▶ WHAT YOU NEED TO DO:
Select all lines in the records that include "when".

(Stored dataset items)
• • • •
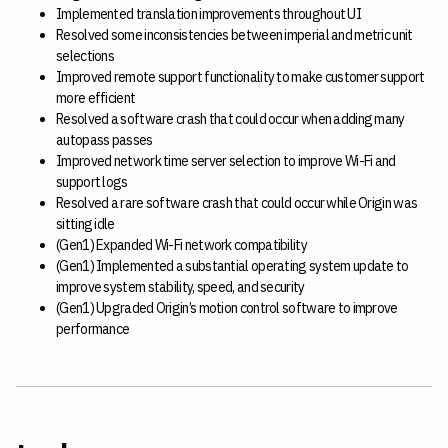
Implemented translation improvements throughout UI
Resolved some inconsistencies between imperial and metric unit
selections
Improved remote support functionality to make customer support
more efficient
Resolved a software crash that could occur when adding many
autopass passes
Improved network time server selection to improve Wi-Fi and
support logs
Resolved a rare software crash that could occur while Origin was
sitting idle
(Gen1) Expanded Wi-Fi network compatibility
(Gen1) Implemented a substantial operating system update to
improve system stability, speed, and security
(Gen1) Upgraded Origin’s motion control software to improve
performance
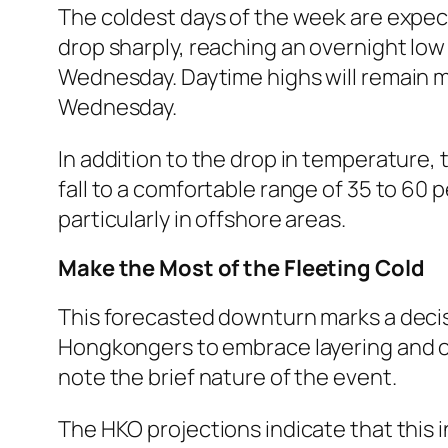
The coldest days of the week are expec
drop sharply, reaching an overnight low 
Wednesday. Daytime highs will remain m
Wednesday.
In addition to the drop in temperature, t
fall to a comfortable range of 35 to 60 p
particularly in offshore areas.
Make the Most of the Fleeting Cold
This forecasted downturn marks a decisi
Hongkongers to embrace layering and ou
note the brief nature of the event.
The HKO projections indicate that this 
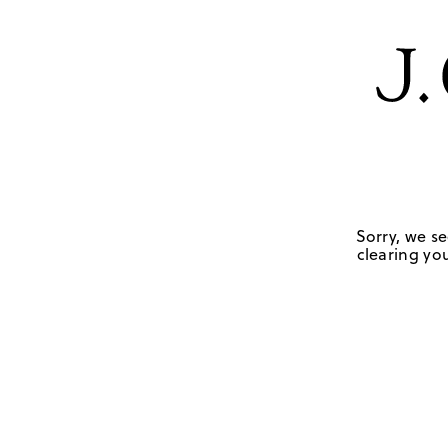
Sorry, we se
clearing you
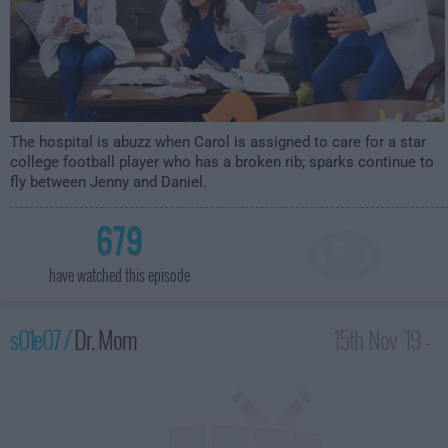
The hospital is abuzz when Carol is assigned to care for a star
college football player who has a broken rib; sparks continue to
fly between Jenny and Daniel.
679
have watched this episode
s01e07 /
Dr. Mom
15th Nov '19 -
2:30am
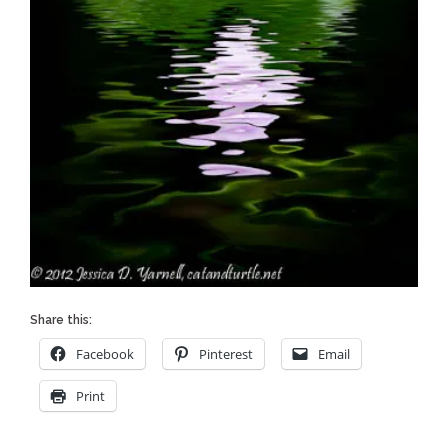
Share this:
Facebook
Pinterest
Email
Print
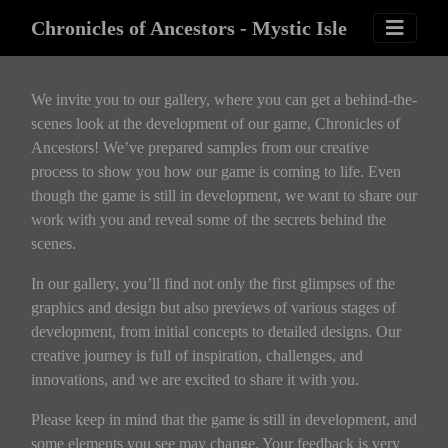
Chronicles of Ancestors - Mystic Isle
We invite you to our gallery, where you can get a behind-the-
scenes look at the development of our game, Chronicles of
Ancestors! We’ve prepared samples from our creative
process to show you how our game is coming to life. Even
though the game is still in development, we want to share our
work with you and reveal some of the secrets behind the
scenes.
In our gallery, you’ll find not only the first glimpses of the
graphics and design but also previews of various stages of
development, from initial concepts to detailed designs. Our
creative journey is full of inspiration, challenges, and
innovations, and we are excited to share it with you.
Please keep in mind that the game is still in development, and
some elements you see may change. Your feedback is very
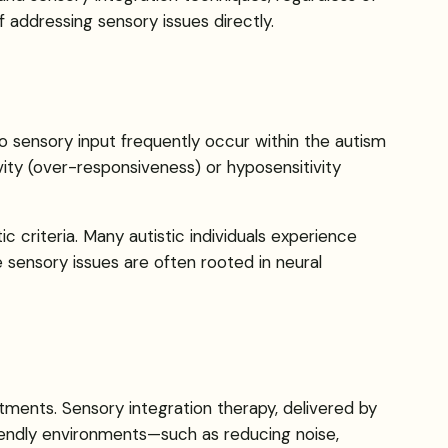
addressing sensory issues directly.
to sensory input frequently occur within the autism
vity (over-responsiveness) or hyposensitivity
 criteria. Many autistic individuals experience
se sensory issues are often rooted in neural
tments. Sensory integration therapy, delivered by
riendly environments—such as reducing noise,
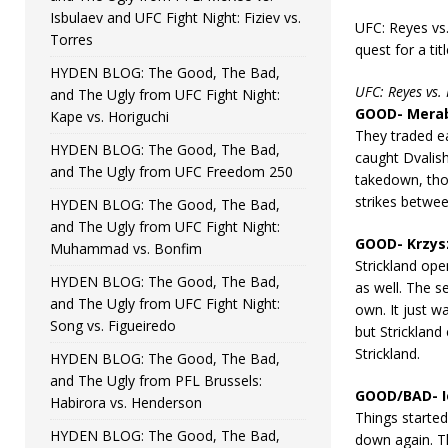
Isbulaev and UFC Fight Night: Fiziev vs.
UFC: Reyes vs
Torres
quest for a tit
HYDEN BLOG: The Good, The Bad,
UFC: Reyes vs.
and The Ugly from UFC Fight Night:
GOOD- Merab 
Kape vs. Horiguchi
They traded e
HYDEN BLOG: The Good, The Bad,
caught Dvalis
and The Ugly from UFC Freedom 250
takedown, thou
strikes betwee
HYDEN BLOG: The Good, The Bad,
and The Ugly from UFC Fight Night:
GOOD- Krzysz
Muhammad vs. Bonfim
Strickland ope
HYDEN BLOG: The Good, The Bad,
as well. The s
and The Ugly from UFC Fight Night:
own. It just w
Song vs. Figueiredo
but Strickland
Strickland.
HYDEN BLOG: The Good, The Bad,
and The Ugly from PFL Brussels:
GOOD/BAD- Io
Habirora vs. Henderson
Things started
HYDEN BLOG: The Good, The Bad,
down again. Th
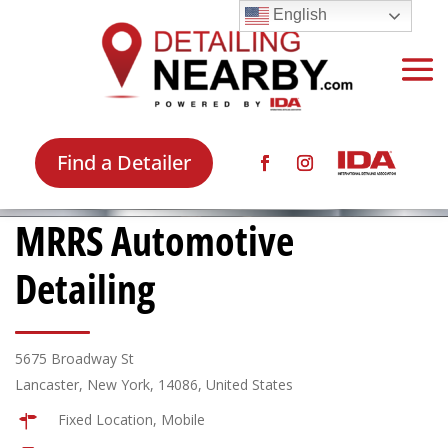
English
Find a Detailer
MRRS Automotive
Detailing
5675 Broadway St
Lancaster, New York, 14086, United States
Fixed Location, Mobile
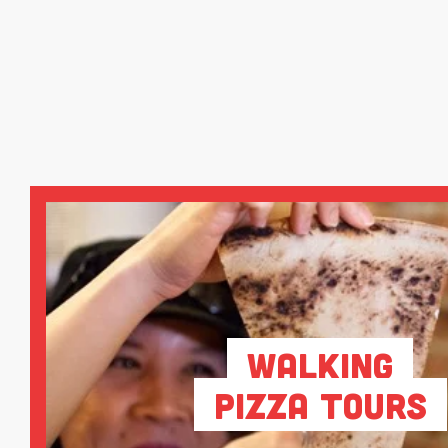
Walking
Pizza Tours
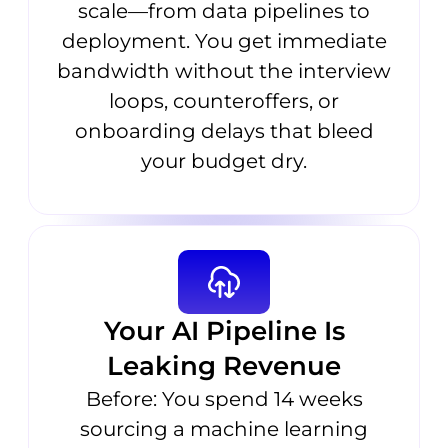
scale—from data pipelines to
deployment. You get immediate
bandwidth without the interview
loops, counteroffers, or
onboarding delays that bleed
your budget dry.
Your AI Pipeline Is
Leaking Revenue
Before: You spend 14 weeks
sourcing a machine learning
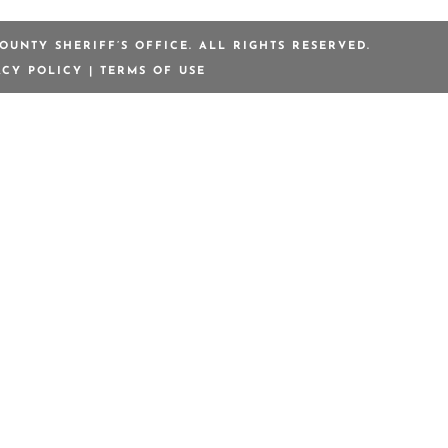
OUNTY SHERIFF’S OFFICE. ALL RIGHTS RESERVED.
ACY POLICY
|
TERMS OF USE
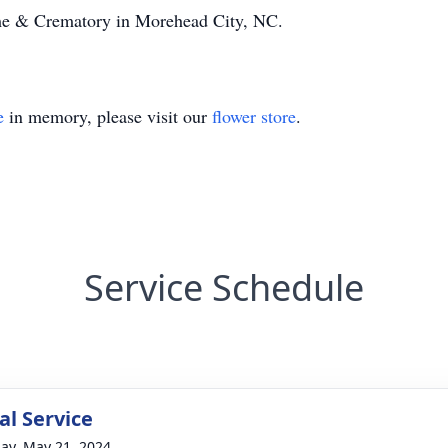
e & Crematory in Morehead City, NC.
e
in memory, please visit our
flower store
.
Service Schedule
l Service
ay, May 21, 2024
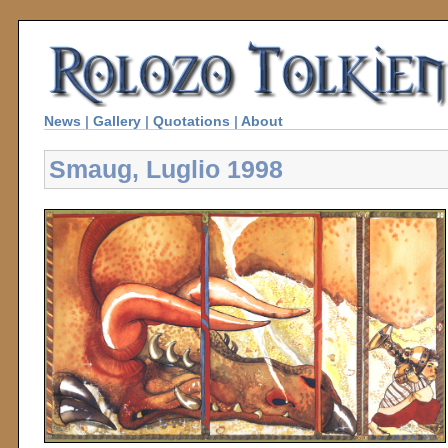
News
|
Gallery
|
Quotations
|
About
Smaug, Luglio 1998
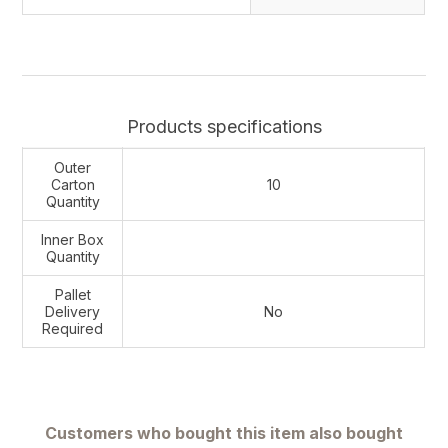
Products specifications
Outer
Carton
10
Quantity
Inner Box
Quantity
Pallet
Delivery
No
Required
Customers who bought this item also bought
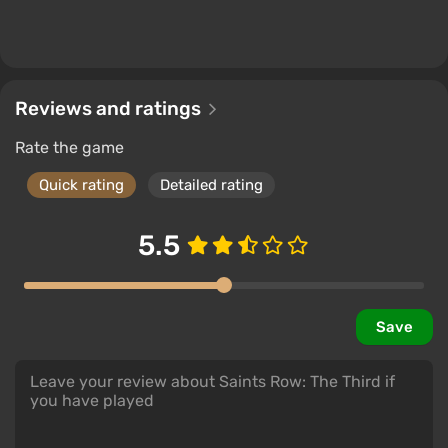
Reviews and ratings
Rate the game
Quick rating
Detailed rating
5.5
Save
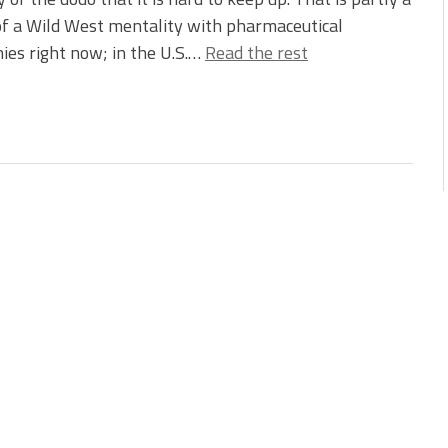
of a Wild West mentality with pharmaceutical
es right now; in the U.S.…
Read the rest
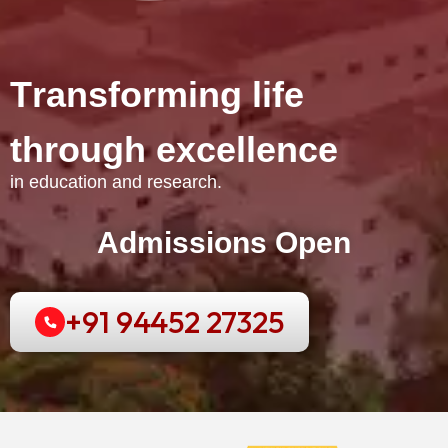
T
r
a
n
s
f
o
r
m
i
n
g
l
i
f
e
t
h
r
o
u
g
h
e
x
c
e
l
l
e
n
c
e
in education and research.
Admissions Open
+91 94452 27325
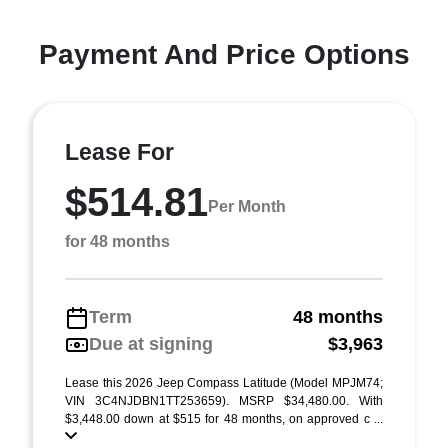
Payment And Price Options
Lease For
$514.81
Per Month
for 48 months
Term
48 months
Due at signing
$3,963
Lease this 2026 Jeep Compass Latitude (Model MPJM74;
VIN 3C4NJDBN1TT253659). MSRP $34,480.00. With
$3,448.00 down at $515 for 48 months, on approved c ...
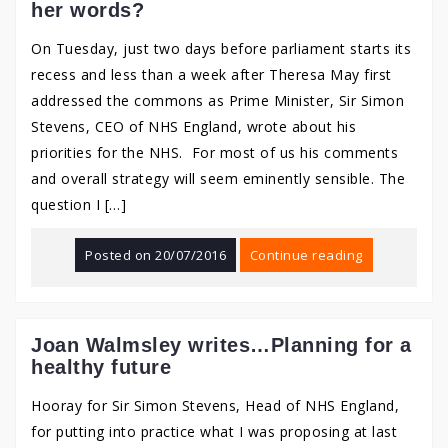
her words?
On Tuesday, just two days before parliament starts its
recess and less than a week after Theresa May first
addressed the commons as Prime Minister, Sir Simon
Stevens, CEO of NHS England, wrote about his
priorities for the NHS. For most of us his comments
and overall strategy will seem eminently sensible. The
question I […]
Posted on
20/07/2016
Continue reading
Joan Walmsley writes…Planning for a
healthy future
Hooray for Sir Simon Stevens, Head of NHS England,
for putting into practice what I was proposing at last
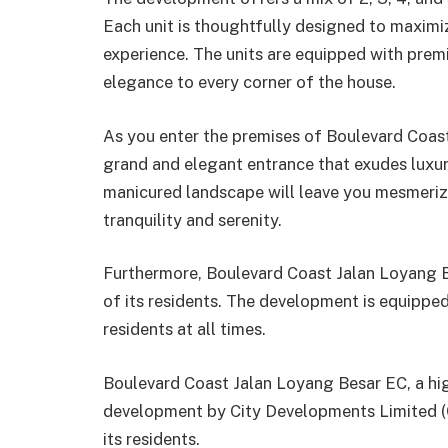
Each unit is thoughtfully designed to maximi
experience. The units are equipped with premiu
elegance to every corner of the house.
As you enter the premises of Boulevard Coast
grand and elegant entrance that exudes luxur
manicured landscape will leave you mesmerize
tranquility and serenity.
Furthermore, Boulevard Coast Jalan Loyang Be
of its residents. The development is equipped
residents at all times.
Boulevard Coast Jalan Loyang Besar EC, a hi
development by City Developments Limited (CDL
its residents.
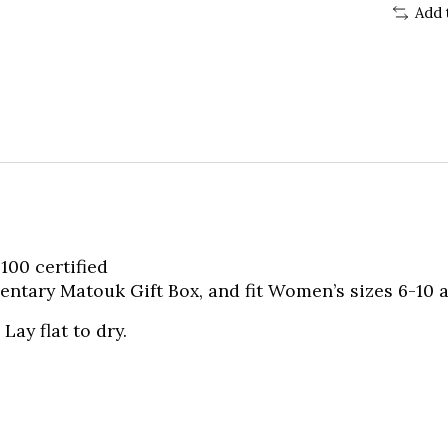
Add 
00 certified
tary Matouk Gift Box, and fit Women’s sizes 6-10 a
Lay flat to dry.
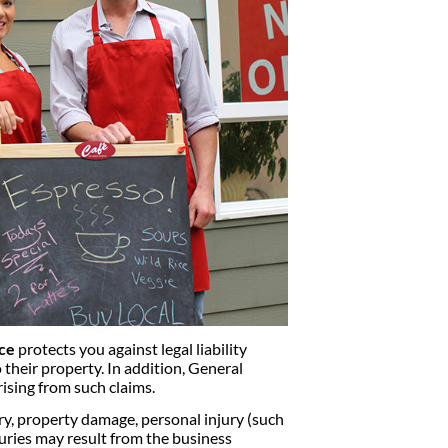
nce
protects you against legal liability
 their property. In addition, General
rising from such claims.
y, property damage, personal injury (such
injuries may result from the business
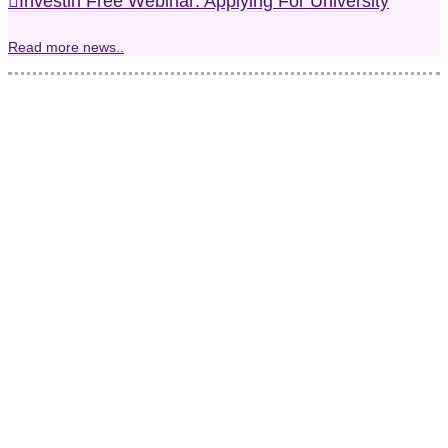
Investin Free Webinar: Applying For University
Read more news..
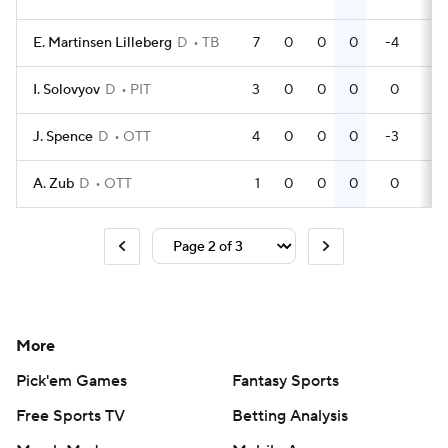
E. Martinsen Lilleberg
D
TB
7
0
0
0
-4
4
I. Solovyov
D
PIT
3
0
0
0
0
0
J. Spence
D
OTT
4
0
0
0
-3
2
A. Zub
D
OTT
1
0
0
0
0
0
More
Pick'em Games
Fantasy Sports
Free Sports TV
Betting Analysis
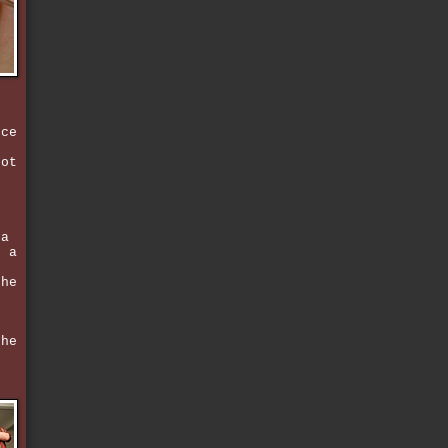
e
e
nce
got
d
,
 a
r a
the
 he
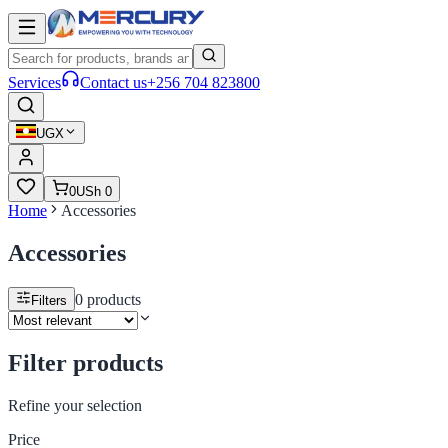
Services
Contact us
+256 704 823800
UGX
0
USh 0
Home
Accessories
Accessories
0
products
Filters
Filter products
Refine your selection
Price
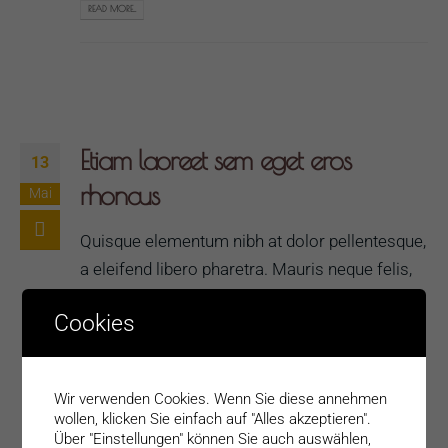
READ MORE...
Etiam laoreet sem eget eros
13
rhoncus
Mai
Quisque elementum nibh at dolor pellentesque,
a eleifend libero pharetra. Mauris neque felis,
volutpat nec ullamcorper eget, sagittis vel
Cookies
enim. Nam sit amet ante egestas, gravida
tellus vitae, semper eros. Nullam mattis mi at
metus egestas, in porttitor lectus sodales.
Wir verwenden Cookies. Wenn Sie diese annehmen
Lorem ipsum dolor sit amet, consectetur
wollen, klicken Sie einfach auf "Alles akzeptieren".
adipisicing elit. Voluptate laborum vero
Über "Einstellungen" können Sie auch auswählen,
• • • •
▶ RESULT:
Resolved a software crash that could occur when adding many
The hospital is abuzz when Carol is assigned to care for a star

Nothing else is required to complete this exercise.